NPPC recognizes the importance of the 2010 Dietary Guidelines for food policy and nutrition guidance; the guidelines were issued Jan. 31 by the U.S. Department of Agriculture (USDA) and Health and Human Services.
“NPPC agrees with the guidelines’ call for eating nutrient-dense foods, and many cuts of lean pork, including tenderloin and loin chops, contain quality nutrients,” says NPPC President Sam Carney, a pork producer from Adair, IA.

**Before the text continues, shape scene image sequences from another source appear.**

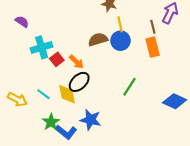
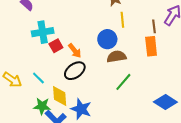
brown semicircle: (98, 40) -> (117, 57), moved
blue circle: (120, 41) -> (107, 39), moved
yellow diamond: (67, 94) -> (60, 96), moved
green star: (51, 122) -> (42, 106), turned 30

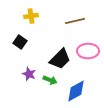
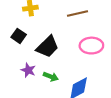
black trapezoid: (60, 59) -> (48, 47), moved

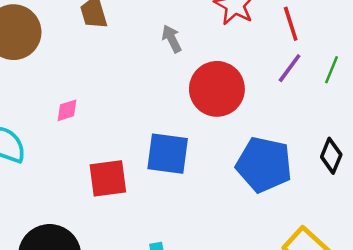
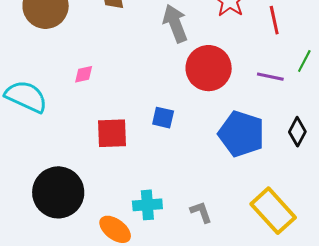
gray arrow: (172, 39) -> (175, 23), size x1.6
purple line: (290, 68) -> (270, 77), moved, turned 60
blue square: (168, 154) -> (163, 118), size x0.6

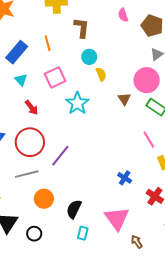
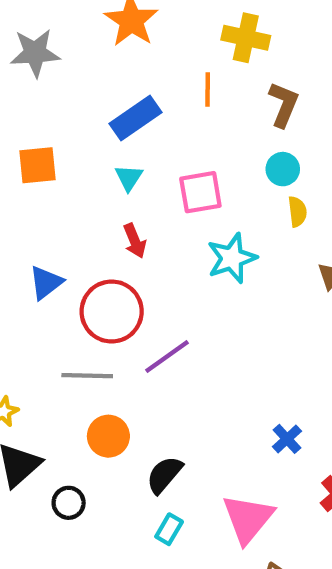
orange line: (48, 43) -> (208, 90), moved

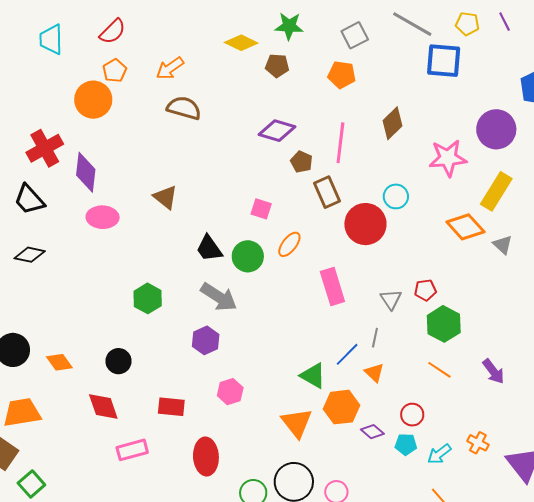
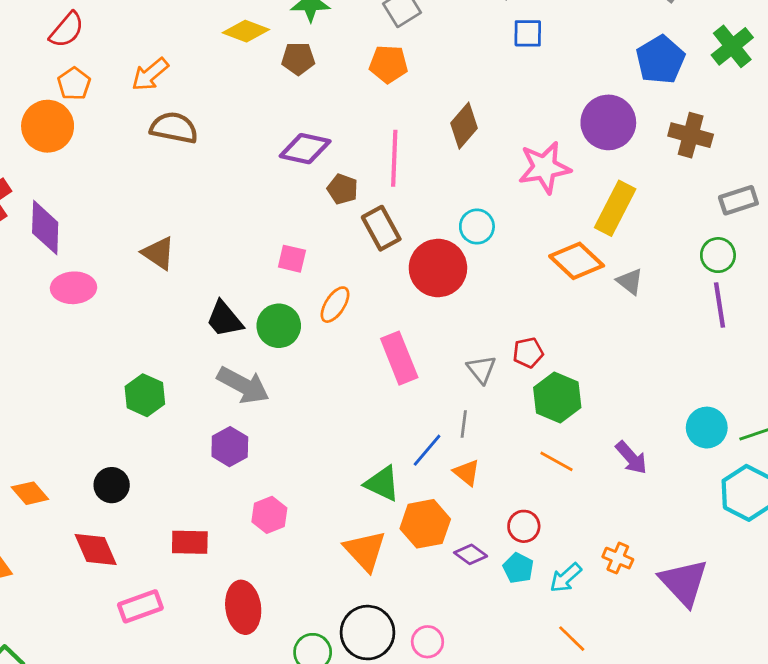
blue square: (444, 61) -> (528, 33), size x0.6
cyan pentagon: (406, 444) -> (518, 568), turned 30

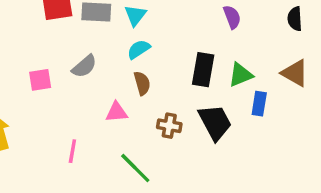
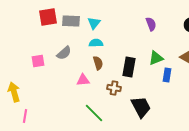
cyan semicircle: (139, 49) -> (96, 43), turned 32
black rectangle: (203, 70) -> (129, 67), moved
black trapezoid: (215, 122) -> (141, 107), moved
pink line: (72, 151) -> (25, 116), moved

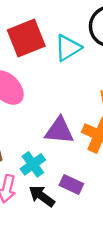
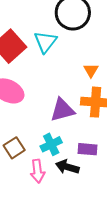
cyan cross: (33, 164) -> (51, 144), turned 30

Lean meats provide heme iron, potassium and vitamin B-12, nutrients often lacking in Americans and not found in plant-based foods. On average, Americans’ 2,000 calorie-a-day diet includes 5.3 ounces of meat or meat equivalents. The USDA Food Pyramid calls for two to three servings of 2- to 3-ounce portions of meat, poultry or fish, equaling 4 to 9 ounces a day.

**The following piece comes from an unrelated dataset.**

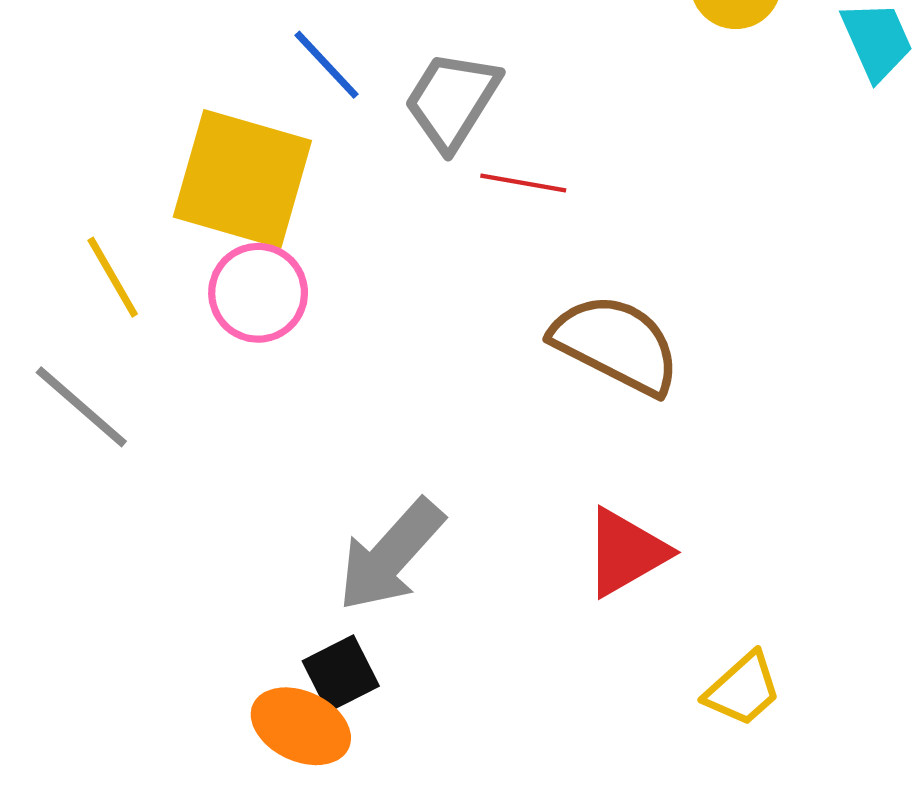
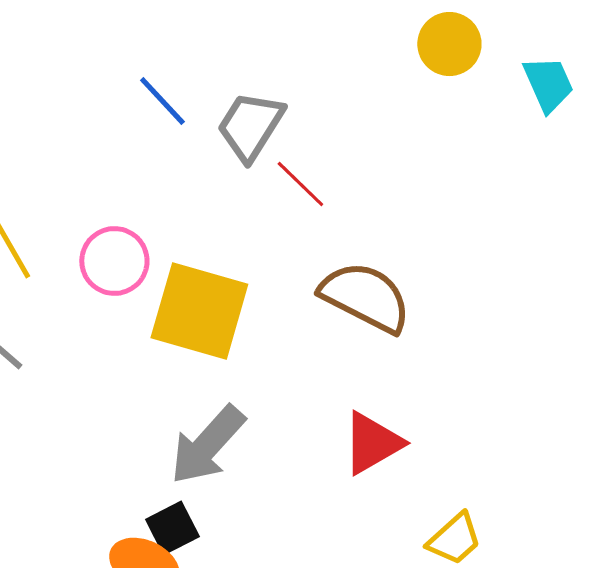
yellow square: (242, 179) -> (199, 311), moved
red line: (523, 183) -> (300, 184), turned 34

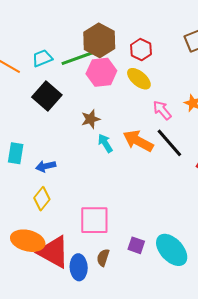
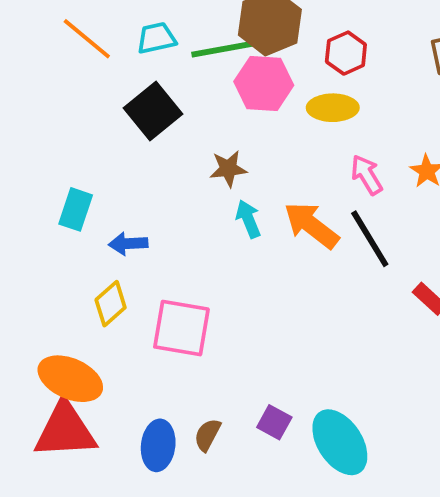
yellow ellipse: (139, 79) -> (333, 108), turned -50
pink square: (94, 220) -> (181, 328), moved
red triangle: (54, 252) -> (65, 430), moved, turned -42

“The solution to the obesity problem is not a shift from animal-based foods to plant-based ones, but rather a shift from nutrient-poor foods to nutrient-rich foods, emphasizing the consumption of lean meats, including pork, along with vegetables, nuts and beans,” Carney says.
The National Pork Board recently became a My Pyramid partner and plans to work with the Agriculture Department to help educate Americans in choosing, preparing and eating healthy food options.